Erleben Sie es, dass Kinder schon mit Rollenklischees in die Kita kommen oder sind sie da noch offen?

Na klar, die kommen doch von zu Hause. Jeder von uns hat doch ganz verklärte Rollenverständnisse. Kinder kommen mit Rollenbildern und erleben dann in der Einrichtung das erste Mal, zum Beispiel durch den Zugang zur Verkleidungsecke, dass sie auch mal die Möglichkeit haben, als Jungen beispielsweise ein Prinzessinenkleid anzuziehen. Und wir versuchen, die Vielfalt deutlich zu machen, dass alles möglich und erlaubt ist. Sollte es unter Kindern dann doch mal Thema werden, greifen wir das auf und reden mit ihnen über Diversity. So können Rollenklischees auch überwunden werden.

Der Kita-Verband Berlin Mitte-Nord hat ein Genderkonzept entwickelt, das für alle Kitas verbindlich ist. Können Sie mir dazu was sagen?

Das Genderkonzept für eine geschlechtsbewusste Pädagogik ist von einer Gruppe aus Kita-Leitungen, Projektleitung und Fachbereichen entwickelt worden. Es ist ein „best practice Ansatz“, wie Genderthemen in der Kita in den Alltag integriert und verankert werden können. Es umfasst Punkte wie Raumgestaltung und definiert den Begriff geschlechterbewusste Pädagogik. Den Blick auf Gender zu richten, bewirkt, dass die sozial geschaffene Situation von Frauen und Männern nicht als naturgegeben, sondern als sozial veränderbar erkannt wird. Nur so können tatsächlich Veränderungen in Gang kommen.

Wie ist es dazu gekommen?

Den Anstoß habe ich gegeben, indem ich mich für das „Mehr Männer in Kitas-Projekt“ beworben habe. Ein Aspekt war dabei, dass wir den Anteil an Männern erhöhen wollten. Mir war es aber auch wichtig, zu gucken, wie wir Männer nicht nur gewinnen, sondern auch behalten können. Wir haben früher immer wieder die Erfahrung gemacht, dass sie nach einer Zeit die Kita wieder verlassen. Die Frage, die sich stellte, war dann: Welche Voraussetzungen müssen geschaffen werden, dass Männer bei uns in den Kitas ankommen? Das geht nur, wenn die Mitarbeitenden offen und bereit sind, sich mit dem Thema Gender auseinanderzusetzen. Das Genderkonzept bildet da die Grundlage wie auch das Schutzkonzept, an dem wir immer noch arbeiten.

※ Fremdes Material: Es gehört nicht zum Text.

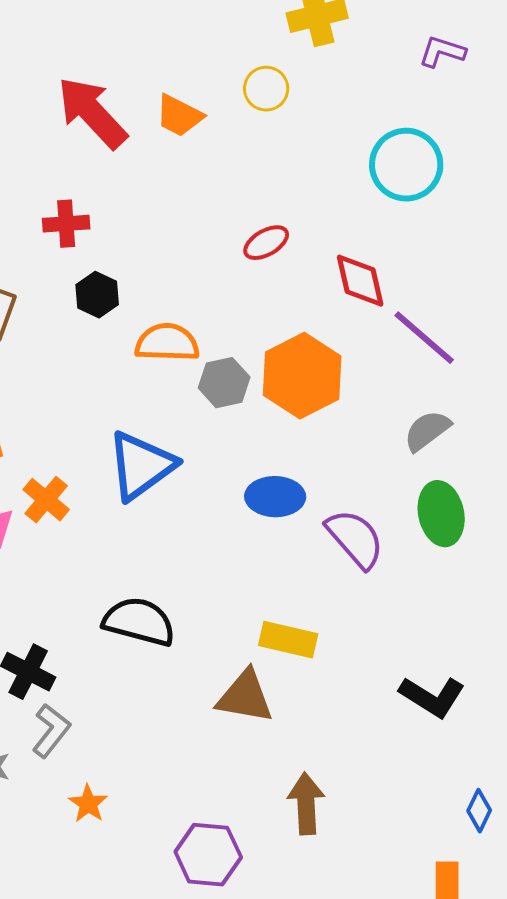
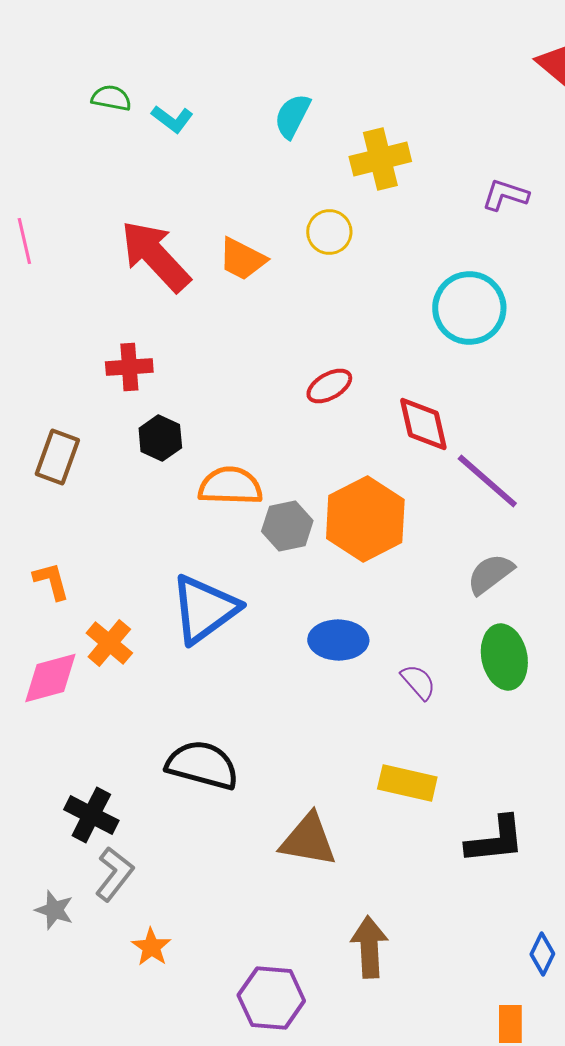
purple semicircle: (355, 539) -> (418, 682), size x0.6
yellow rectangle: (288, 640) -> (407, 783), moved
black L-shape: (432, 697) -> (495, 840), turned -38

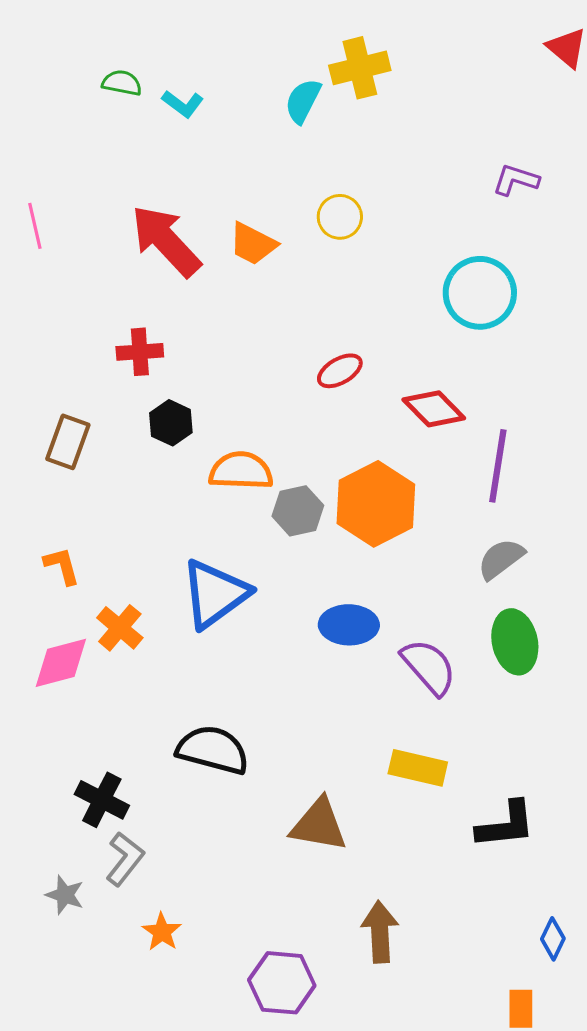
yellow cross: (380, 159) -> (360, 68), moved
red diamond: (423, 424) -> (434, 409), turned -32
purple line: (487, 481) -> (498, 466), turned 58
purple semicircle: (418, 682) -> (429, 667), size x1.6

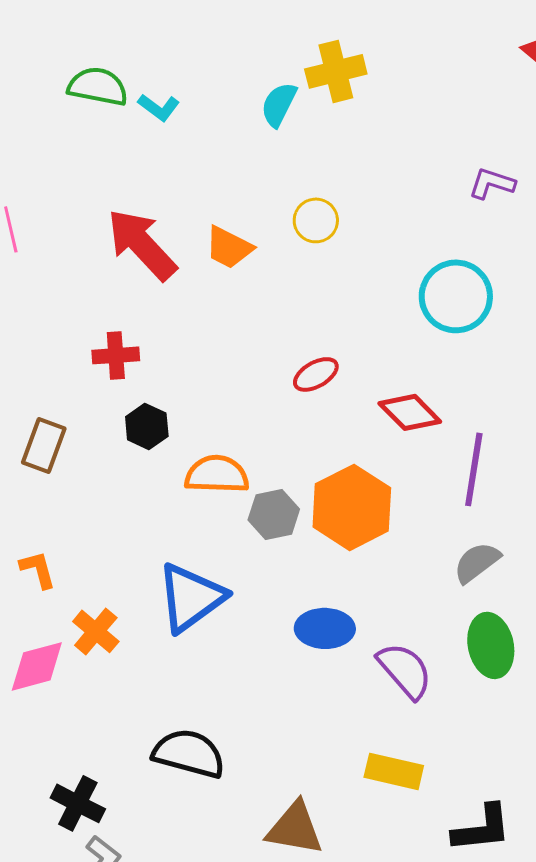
green semicircle: (122, 83) -> (98, 86), size x1.5

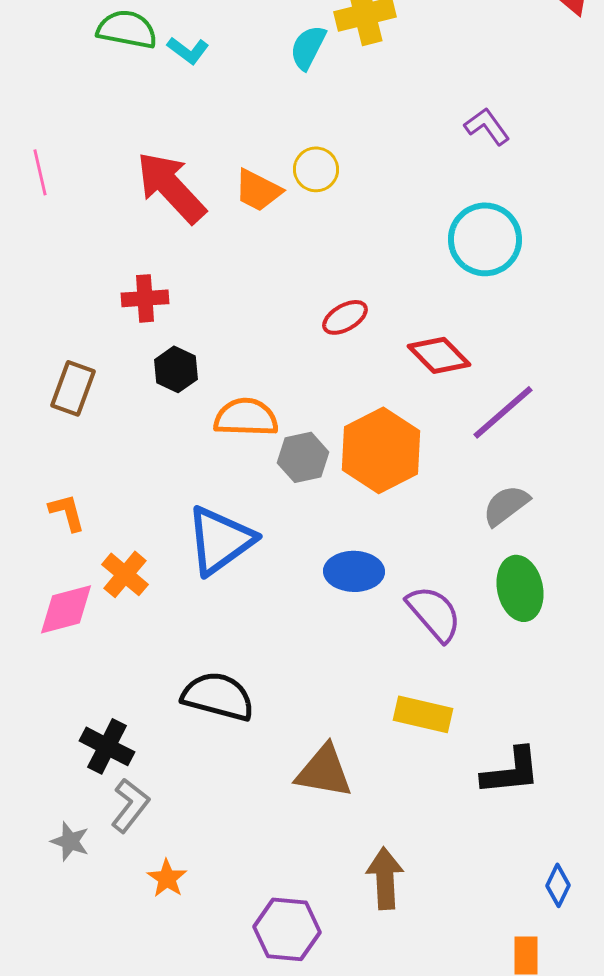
purple L-shape: (492, 183) -> (487, 126), moved, turned 36
yellow circle: (316, 220) -> (316, 169), moved
purple line: (474, 469) -> (503, 412), turned 40

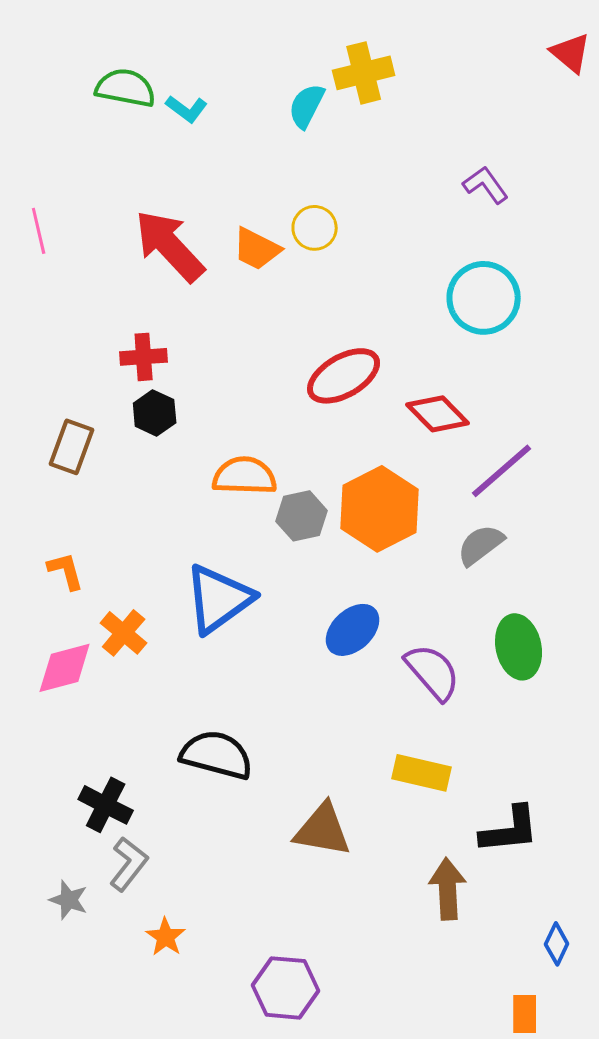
red ellipse: (345, 317) -> (344, 376), size x1.6
black hexagon: (176, 369) -> (155, 413), moved
gray semicircle: (506, 505) -> (481, 545), moved
blue ellipse: (354, 571) -> (353, 630), turned -44
brown arrow: (385, 878) -> (448, 889), moved

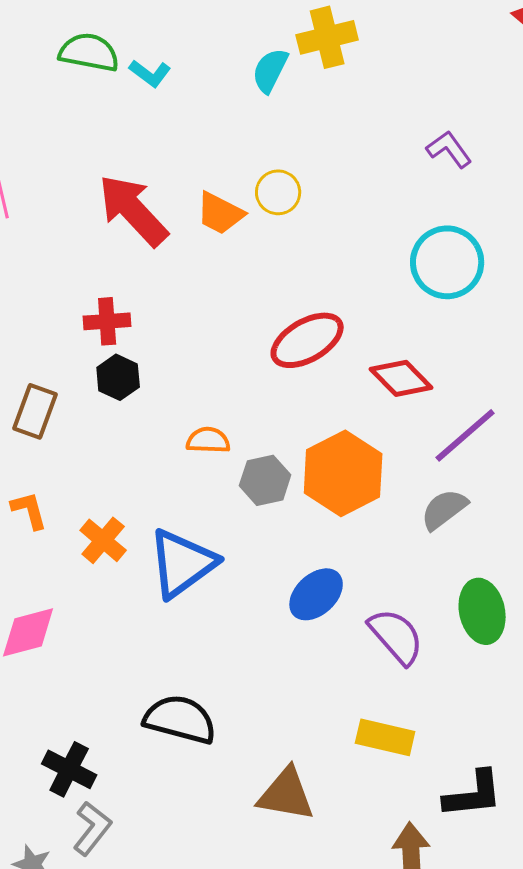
orange semicircle: (245, 476) -> (208, 440), size x0.7
orange L-shape: (66, 571) -> (29, 510), moved
orange cross: (124, 633) -> (103, 540), moved

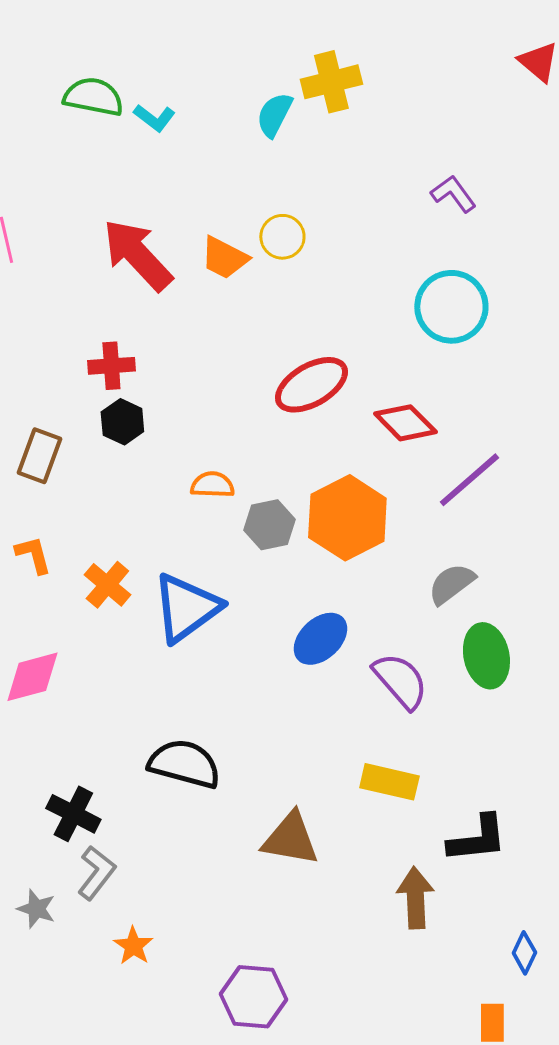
gray semicircle: (444, 509) -> (451, 584), moved

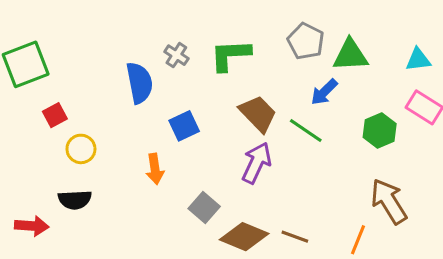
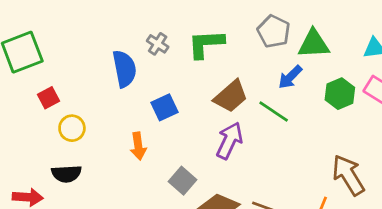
brown trapezoid: (258, 114) -> (231, 96), turned 93
green hexagon: (380, 130) -> (340, 94), moved

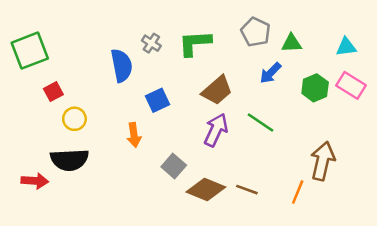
green triangle: (314, 44) -> (292, 43), size x0.7
green line: (274, 112) -> (261, 123), moved
black semicircle: (66, 174) -> (69, 160), size x1.4
brown arrow: (348, 175) -> (323, 161), turned 45

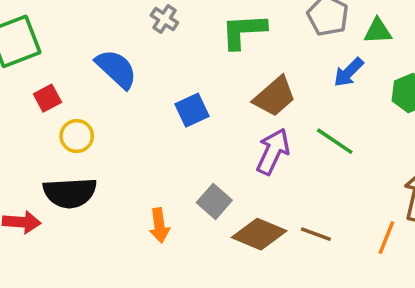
gray cross: (151, 43) -> (164, 19), moved
blue semicircle: (122, 65) -> (116, 69), moved, turned -36
orange arrow: (134, 135) -> (159, 225), moved

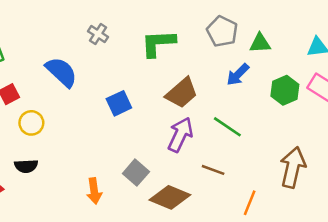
black semicircle: (70, 193) -> (26, 166), size x0.6
brown line: (316, 234) -> (213, 170), moved
orange line: (386, 238) -> (250, 203), moved

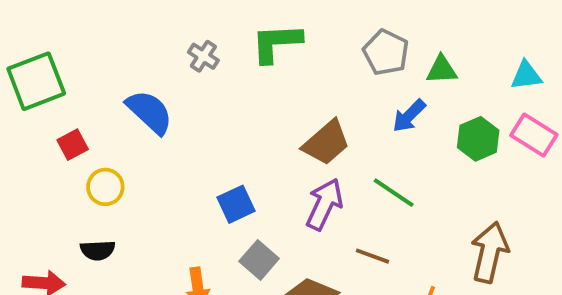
green L-shape: (158, 43) -> (276, 43), moved
blue square: (119, 103) -> (236, 204), moved

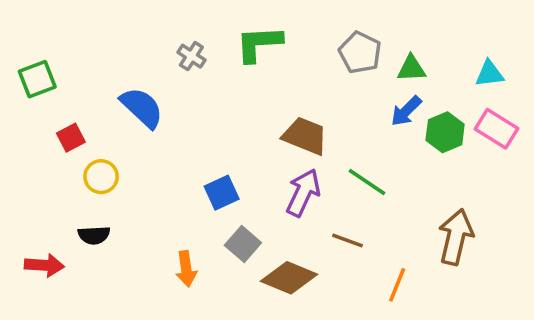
green square: (36, 81) -> (37, 79), size x0.7
blue arrow: (409, 116) -> (406, 111), moved
brown trapezoid: (326, 143) -> (305, 136), turned -117

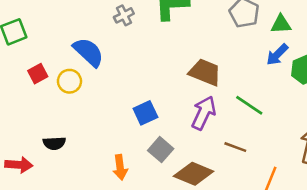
gray cross: (191, 56) -> (124, 15), turned 30
yellow circle: (101, 177) -> (69, 81), moved

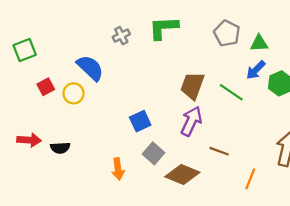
brown trapezoid: (205, 72) -> (192, 86), turned -92
green line: (249, 105) -> (231, 92), moved
red arrow: (19, 165) -> (29, 140), moved

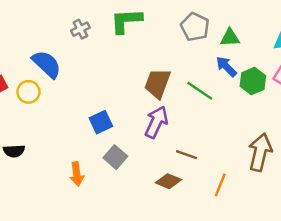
blue arrow: (256, 70) -> (226, 67), turned 90
brown diamond: (182, 174) -> (168, 181), moved, size x0.7

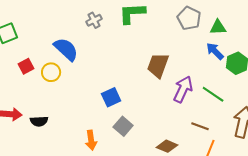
green line: (200, 91) -> (213, 94), moved
purple arrow: (156, 122) -> (183, 89), moved
brown line: (187, 155) -> (200, 126), moved

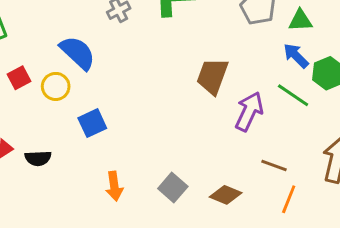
green line: (213, 94) -> (293, 95), moved
blue square: (111, 97) -> (92, 123), moved
gray square: (123, 126) -> (173, 188), moved

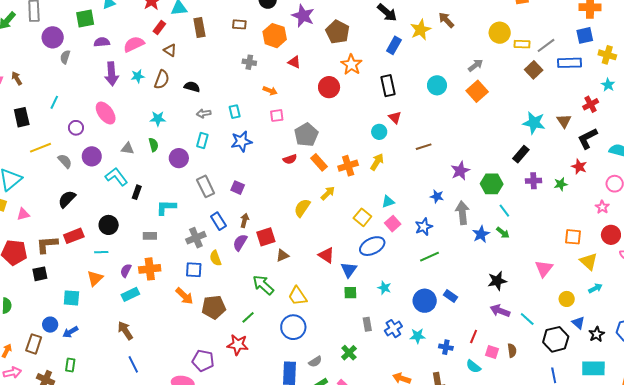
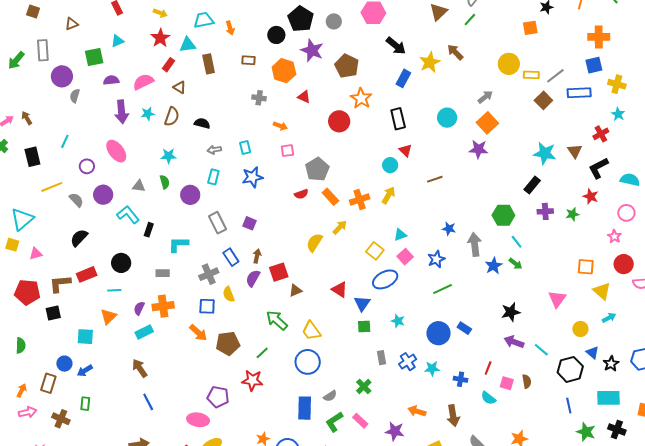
purple star: (460, 171) -> (479, 149), moved, turned 30

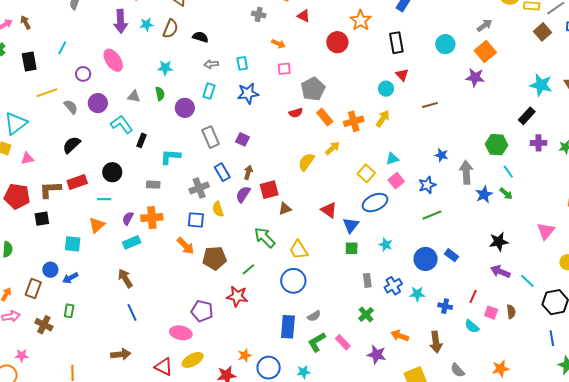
green cross: (364, 386) -> (366, 314), moved

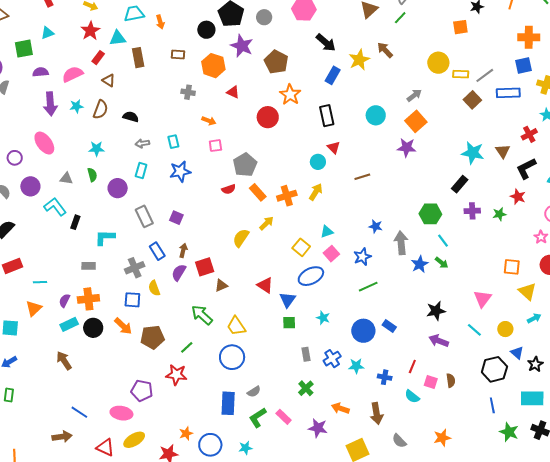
black circle: (112, 172) -> (93, 328), moved
cyan line: (527, 281) -> (474, 330), moved
blue line: (132, 312) -> (79, 412), moved, turned -30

Was beinhaltet das Schutzkonzept?

Wir nennen es Kinderrechtskonzept, weil es dabei nicht nur um den Schutz vor sexuellen Übergriffen geht, sondern auch darum, festzulegen, wie Kinder im Alltag beteiligt werden. Ein Punkt ist auch zu gucken, welches Beschwerdemanagement wir für Kinder in den Einrichtungen haben und wie wir mit pauschalisierten Verdächtigungen umgehen und ihnen entgegentreten. Das ist ja immer wieder Thema, dass Eltern verunsichert sind, wenn Männer in Kitas arbeiten. Wir sind intensiv dabei, das auszuarbeiten. Wie Sie merken, geht es immer weiter, wenn man einmal A gesagt hat. Es gibt immer neue Anstöße, die weiter bearbeitet werden müssen.